Exercise requirements ▸
Each line in the entries below that holds the word "الدخول" belongs in the answer.

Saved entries
● ● ● ●
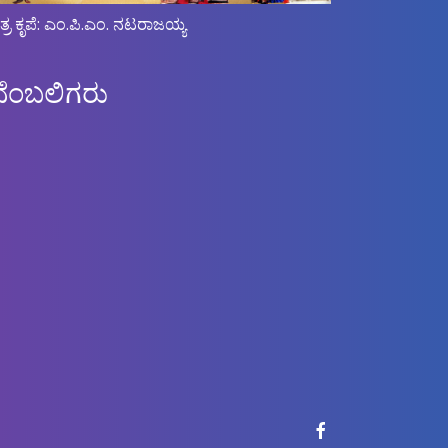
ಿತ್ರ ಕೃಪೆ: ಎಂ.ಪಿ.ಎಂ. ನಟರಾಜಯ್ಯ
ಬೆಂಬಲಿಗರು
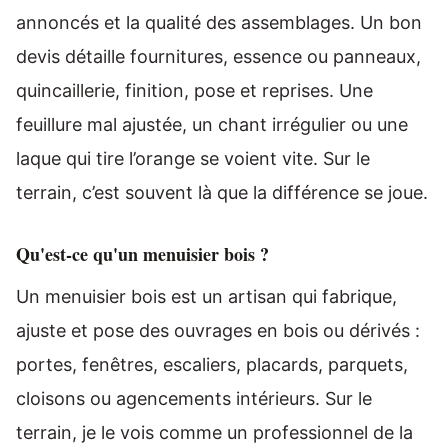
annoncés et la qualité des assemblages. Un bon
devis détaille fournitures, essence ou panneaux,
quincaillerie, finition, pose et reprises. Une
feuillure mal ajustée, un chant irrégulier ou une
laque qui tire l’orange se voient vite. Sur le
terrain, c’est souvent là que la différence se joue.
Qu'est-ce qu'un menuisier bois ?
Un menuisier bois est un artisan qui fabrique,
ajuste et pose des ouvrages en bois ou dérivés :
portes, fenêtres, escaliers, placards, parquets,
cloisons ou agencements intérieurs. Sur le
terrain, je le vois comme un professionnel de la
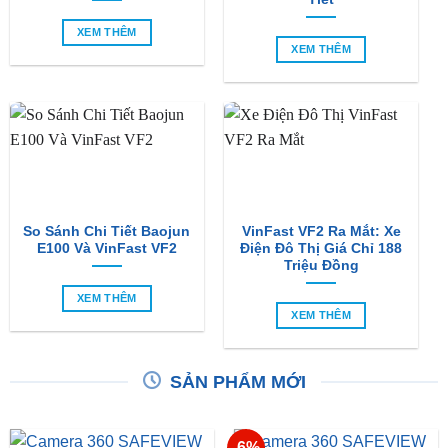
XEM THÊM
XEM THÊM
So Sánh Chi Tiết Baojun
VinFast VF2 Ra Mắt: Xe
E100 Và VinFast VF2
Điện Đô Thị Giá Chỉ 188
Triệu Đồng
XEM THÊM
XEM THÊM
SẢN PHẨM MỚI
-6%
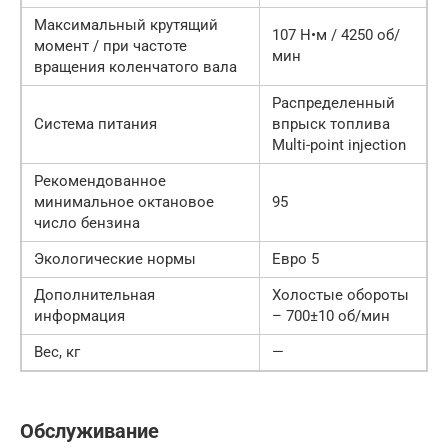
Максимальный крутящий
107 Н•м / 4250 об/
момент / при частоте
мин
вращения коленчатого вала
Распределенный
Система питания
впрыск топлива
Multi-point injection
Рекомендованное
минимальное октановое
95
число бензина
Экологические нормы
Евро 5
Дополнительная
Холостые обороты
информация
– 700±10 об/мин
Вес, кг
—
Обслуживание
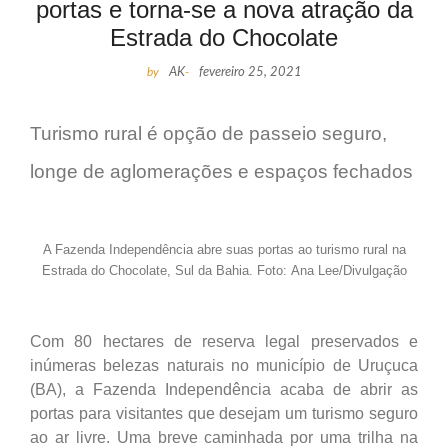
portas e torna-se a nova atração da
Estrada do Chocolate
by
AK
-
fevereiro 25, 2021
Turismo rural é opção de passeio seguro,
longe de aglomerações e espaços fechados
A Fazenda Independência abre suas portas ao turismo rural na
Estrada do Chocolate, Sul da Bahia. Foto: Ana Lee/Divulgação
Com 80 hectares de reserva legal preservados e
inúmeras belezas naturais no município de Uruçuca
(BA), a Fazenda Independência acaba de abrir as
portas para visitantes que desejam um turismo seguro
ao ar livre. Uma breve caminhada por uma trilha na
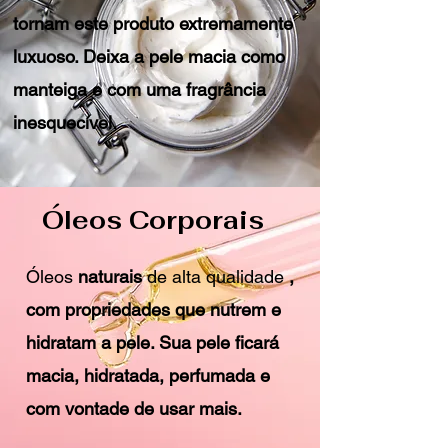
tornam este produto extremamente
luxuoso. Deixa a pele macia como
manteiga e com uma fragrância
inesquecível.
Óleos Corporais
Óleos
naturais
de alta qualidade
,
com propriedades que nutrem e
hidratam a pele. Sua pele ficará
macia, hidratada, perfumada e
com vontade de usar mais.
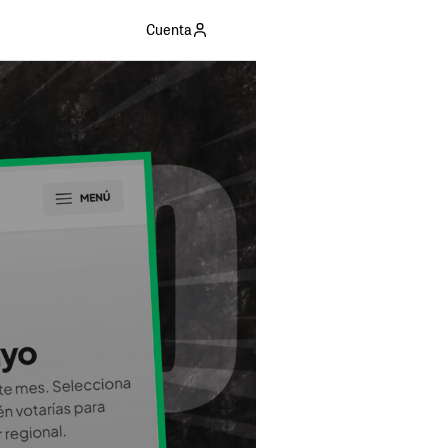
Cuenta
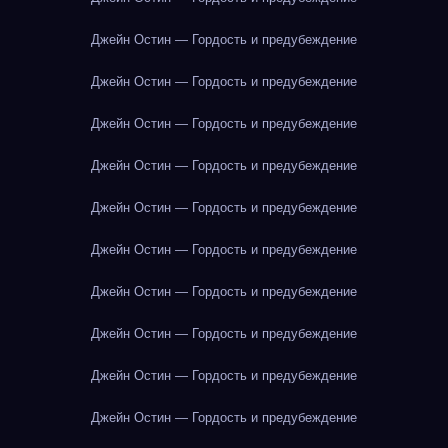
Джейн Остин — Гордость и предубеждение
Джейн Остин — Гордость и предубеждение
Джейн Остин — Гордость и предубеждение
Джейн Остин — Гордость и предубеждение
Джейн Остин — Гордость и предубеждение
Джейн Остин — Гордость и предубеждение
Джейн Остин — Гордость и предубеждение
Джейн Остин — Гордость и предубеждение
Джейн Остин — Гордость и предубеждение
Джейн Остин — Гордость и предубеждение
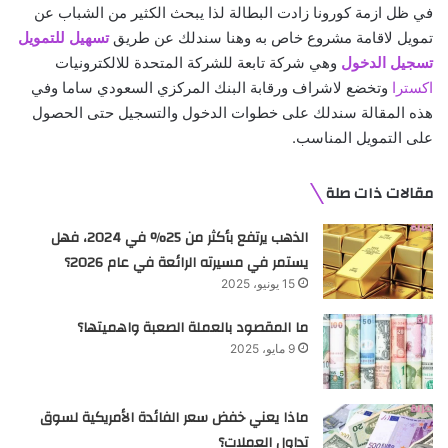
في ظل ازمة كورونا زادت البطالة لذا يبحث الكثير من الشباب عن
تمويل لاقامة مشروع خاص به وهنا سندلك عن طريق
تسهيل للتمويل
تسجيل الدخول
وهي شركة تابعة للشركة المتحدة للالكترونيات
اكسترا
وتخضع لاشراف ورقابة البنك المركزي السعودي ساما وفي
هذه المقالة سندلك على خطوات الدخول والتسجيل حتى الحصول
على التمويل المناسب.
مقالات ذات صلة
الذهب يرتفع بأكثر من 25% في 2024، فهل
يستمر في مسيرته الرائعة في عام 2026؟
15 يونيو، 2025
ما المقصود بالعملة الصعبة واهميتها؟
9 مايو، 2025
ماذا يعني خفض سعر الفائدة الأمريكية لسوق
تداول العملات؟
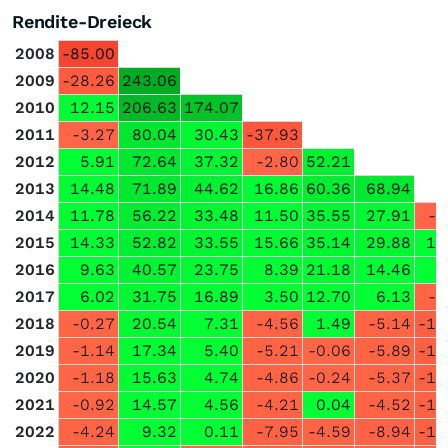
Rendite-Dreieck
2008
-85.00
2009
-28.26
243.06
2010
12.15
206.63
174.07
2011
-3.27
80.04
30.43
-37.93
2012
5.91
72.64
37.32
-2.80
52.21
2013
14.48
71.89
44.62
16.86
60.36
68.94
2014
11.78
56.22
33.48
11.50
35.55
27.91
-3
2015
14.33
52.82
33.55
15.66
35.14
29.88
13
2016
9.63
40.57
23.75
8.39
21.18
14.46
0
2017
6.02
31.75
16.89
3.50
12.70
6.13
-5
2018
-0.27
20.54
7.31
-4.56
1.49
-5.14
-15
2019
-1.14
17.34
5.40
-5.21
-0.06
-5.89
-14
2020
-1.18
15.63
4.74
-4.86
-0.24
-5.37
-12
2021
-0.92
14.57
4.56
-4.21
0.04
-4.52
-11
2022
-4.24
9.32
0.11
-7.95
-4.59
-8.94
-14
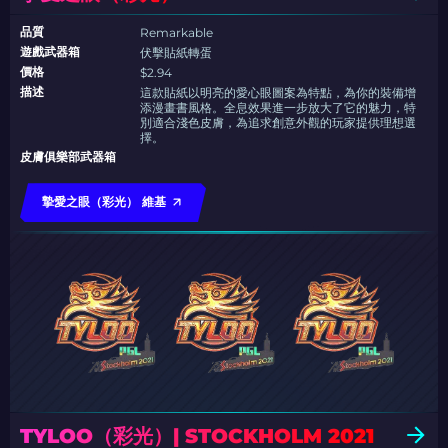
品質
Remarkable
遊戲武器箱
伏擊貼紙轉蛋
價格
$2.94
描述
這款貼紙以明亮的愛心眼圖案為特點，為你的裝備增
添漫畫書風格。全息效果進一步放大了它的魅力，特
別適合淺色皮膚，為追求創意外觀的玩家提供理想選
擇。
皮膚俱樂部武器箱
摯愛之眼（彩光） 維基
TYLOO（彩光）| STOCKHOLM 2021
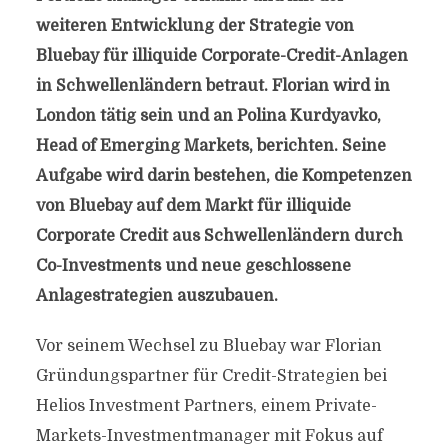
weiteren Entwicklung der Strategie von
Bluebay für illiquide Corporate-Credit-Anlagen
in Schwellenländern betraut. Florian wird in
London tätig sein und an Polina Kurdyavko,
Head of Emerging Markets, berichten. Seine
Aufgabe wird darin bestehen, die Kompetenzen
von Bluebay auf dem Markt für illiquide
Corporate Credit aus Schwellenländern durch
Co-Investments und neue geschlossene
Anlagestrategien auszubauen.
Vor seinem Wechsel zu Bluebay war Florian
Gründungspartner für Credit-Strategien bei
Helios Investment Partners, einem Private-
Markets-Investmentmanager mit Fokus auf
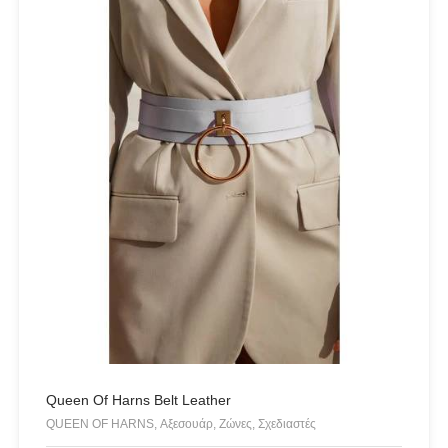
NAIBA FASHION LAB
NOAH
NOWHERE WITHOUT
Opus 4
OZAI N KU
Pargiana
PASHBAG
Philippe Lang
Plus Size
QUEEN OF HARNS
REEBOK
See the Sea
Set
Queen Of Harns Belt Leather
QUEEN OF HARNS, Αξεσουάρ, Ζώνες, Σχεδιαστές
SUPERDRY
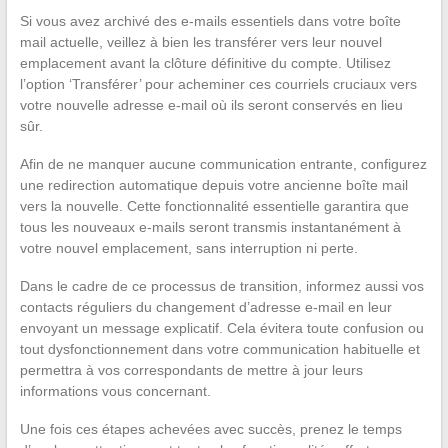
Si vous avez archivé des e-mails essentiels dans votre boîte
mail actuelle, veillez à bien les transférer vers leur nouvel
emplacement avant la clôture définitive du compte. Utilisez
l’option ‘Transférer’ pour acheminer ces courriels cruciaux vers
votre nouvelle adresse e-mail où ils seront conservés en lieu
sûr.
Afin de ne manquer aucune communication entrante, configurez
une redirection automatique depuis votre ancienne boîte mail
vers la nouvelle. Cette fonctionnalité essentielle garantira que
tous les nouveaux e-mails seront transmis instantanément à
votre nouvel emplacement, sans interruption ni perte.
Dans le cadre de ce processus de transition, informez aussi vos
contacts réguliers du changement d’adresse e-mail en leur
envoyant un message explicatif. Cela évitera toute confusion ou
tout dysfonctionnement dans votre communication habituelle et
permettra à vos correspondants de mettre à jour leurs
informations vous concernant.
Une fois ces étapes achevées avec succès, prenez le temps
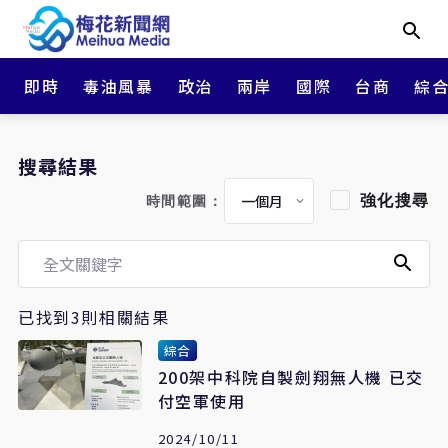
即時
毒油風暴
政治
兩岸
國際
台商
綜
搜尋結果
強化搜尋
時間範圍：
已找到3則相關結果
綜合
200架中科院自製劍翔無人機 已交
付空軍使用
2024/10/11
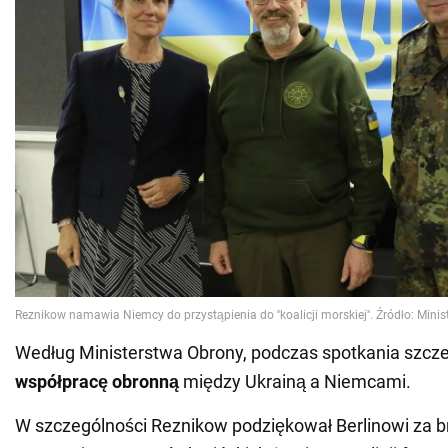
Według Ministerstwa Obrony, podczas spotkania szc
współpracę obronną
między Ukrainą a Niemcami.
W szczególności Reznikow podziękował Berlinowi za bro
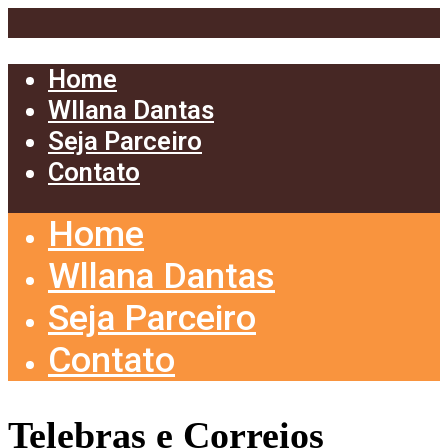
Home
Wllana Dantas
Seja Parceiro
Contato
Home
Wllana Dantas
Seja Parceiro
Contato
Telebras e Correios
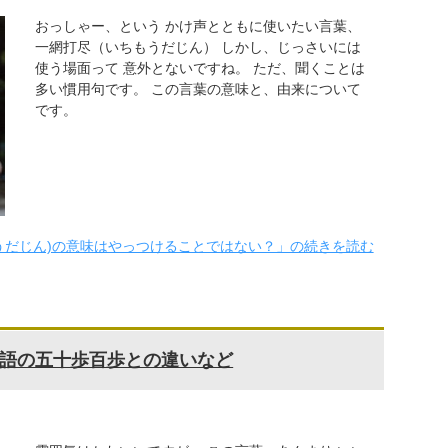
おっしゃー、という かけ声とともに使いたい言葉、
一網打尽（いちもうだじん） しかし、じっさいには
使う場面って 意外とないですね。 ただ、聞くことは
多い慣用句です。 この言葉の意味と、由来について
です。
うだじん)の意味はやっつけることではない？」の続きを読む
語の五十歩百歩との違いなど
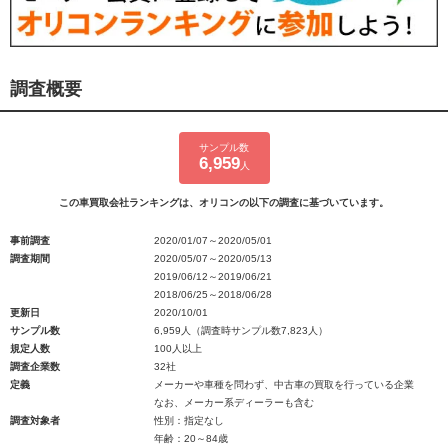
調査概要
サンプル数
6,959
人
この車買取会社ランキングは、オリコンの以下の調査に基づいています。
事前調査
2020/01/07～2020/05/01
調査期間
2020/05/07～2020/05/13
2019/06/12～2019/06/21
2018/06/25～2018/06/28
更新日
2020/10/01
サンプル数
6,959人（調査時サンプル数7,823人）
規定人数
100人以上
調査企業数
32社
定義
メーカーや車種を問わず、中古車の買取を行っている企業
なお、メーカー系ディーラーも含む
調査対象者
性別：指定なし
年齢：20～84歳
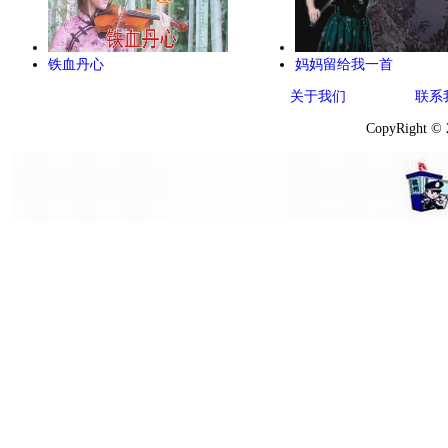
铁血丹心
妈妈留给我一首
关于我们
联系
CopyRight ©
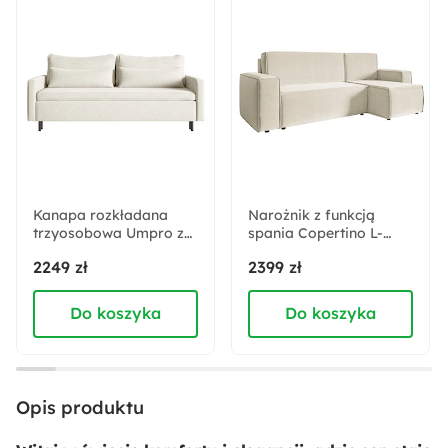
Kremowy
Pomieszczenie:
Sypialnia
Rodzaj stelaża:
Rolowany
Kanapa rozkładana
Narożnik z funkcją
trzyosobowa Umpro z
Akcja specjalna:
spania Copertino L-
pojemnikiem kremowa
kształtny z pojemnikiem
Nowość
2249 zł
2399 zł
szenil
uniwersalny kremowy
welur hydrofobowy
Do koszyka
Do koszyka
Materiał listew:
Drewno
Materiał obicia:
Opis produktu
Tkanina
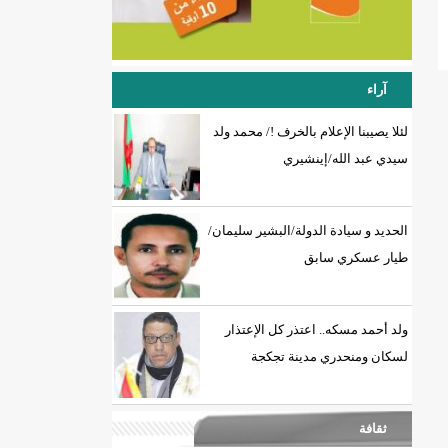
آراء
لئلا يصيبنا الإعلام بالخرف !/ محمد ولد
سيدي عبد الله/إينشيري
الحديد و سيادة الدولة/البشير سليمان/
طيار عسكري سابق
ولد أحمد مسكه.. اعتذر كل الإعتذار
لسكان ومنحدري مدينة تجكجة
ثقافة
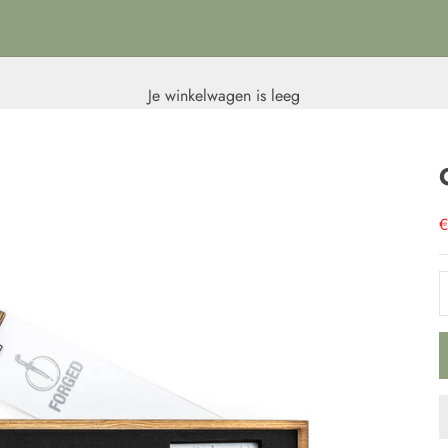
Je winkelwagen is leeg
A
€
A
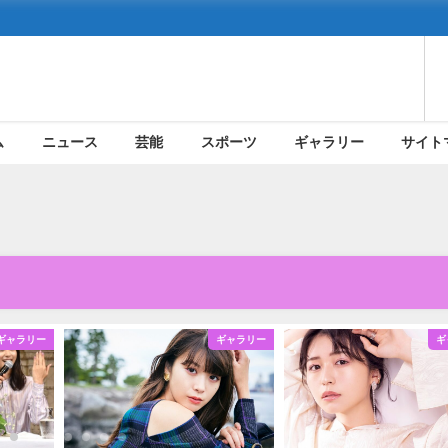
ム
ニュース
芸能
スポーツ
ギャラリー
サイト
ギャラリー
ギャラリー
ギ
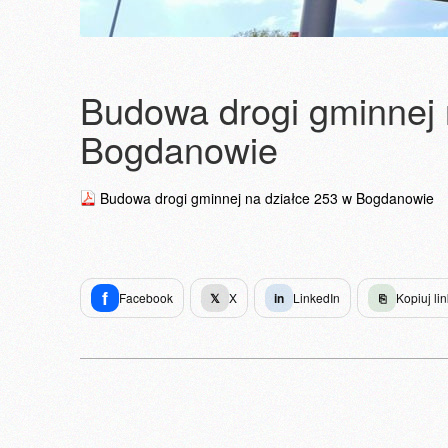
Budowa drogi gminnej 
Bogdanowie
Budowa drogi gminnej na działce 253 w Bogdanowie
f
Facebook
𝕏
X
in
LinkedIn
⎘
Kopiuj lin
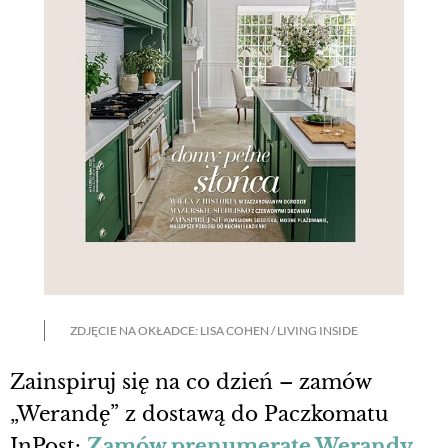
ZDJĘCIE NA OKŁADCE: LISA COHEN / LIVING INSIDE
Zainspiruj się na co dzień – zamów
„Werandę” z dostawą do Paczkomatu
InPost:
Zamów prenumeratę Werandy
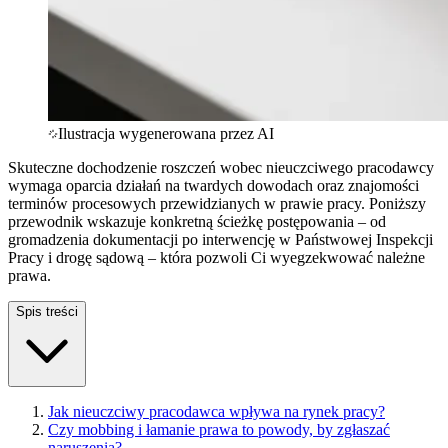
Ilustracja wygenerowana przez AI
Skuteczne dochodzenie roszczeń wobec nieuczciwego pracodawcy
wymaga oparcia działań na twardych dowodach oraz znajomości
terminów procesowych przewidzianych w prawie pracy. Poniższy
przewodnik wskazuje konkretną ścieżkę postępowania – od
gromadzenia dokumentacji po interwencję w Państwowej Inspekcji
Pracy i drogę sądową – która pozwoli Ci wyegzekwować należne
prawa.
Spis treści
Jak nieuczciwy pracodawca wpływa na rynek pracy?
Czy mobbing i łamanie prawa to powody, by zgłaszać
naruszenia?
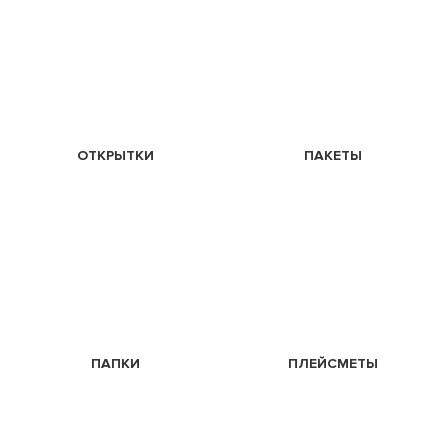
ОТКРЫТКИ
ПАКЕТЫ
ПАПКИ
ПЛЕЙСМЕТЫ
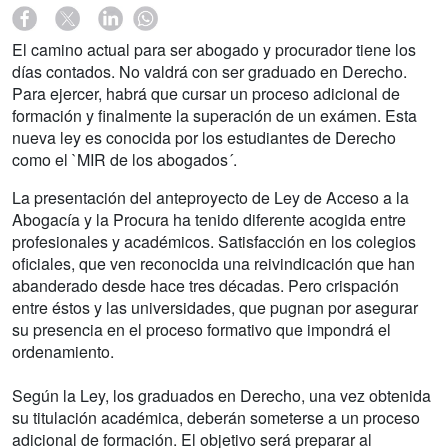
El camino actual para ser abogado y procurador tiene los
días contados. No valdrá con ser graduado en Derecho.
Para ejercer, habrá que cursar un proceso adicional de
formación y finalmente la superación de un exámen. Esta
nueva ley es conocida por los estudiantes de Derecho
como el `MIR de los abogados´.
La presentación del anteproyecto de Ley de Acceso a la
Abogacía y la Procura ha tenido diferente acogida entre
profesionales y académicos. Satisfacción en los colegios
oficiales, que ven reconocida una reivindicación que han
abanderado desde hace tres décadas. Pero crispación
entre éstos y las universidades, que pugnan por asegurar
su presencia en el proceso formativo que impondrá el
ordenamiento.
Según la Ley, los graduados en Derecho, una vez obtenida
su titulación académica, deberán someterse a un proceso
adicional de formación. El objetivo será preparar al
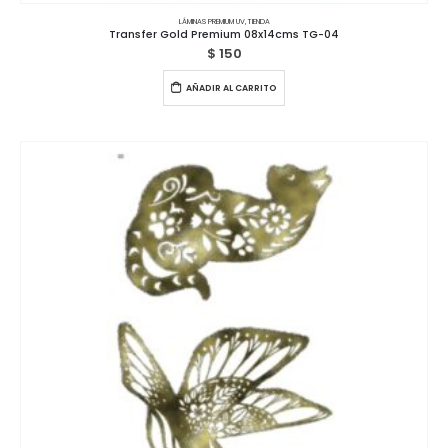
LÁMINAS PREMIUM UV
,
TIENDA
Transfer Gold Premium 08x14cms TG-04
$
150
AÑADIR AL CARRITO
● ● ● ●
Finished exercise ▸
تسجيل الدخول
هذه المقالة سندلك على خطوات الدخول والتسجيل حتى الحصول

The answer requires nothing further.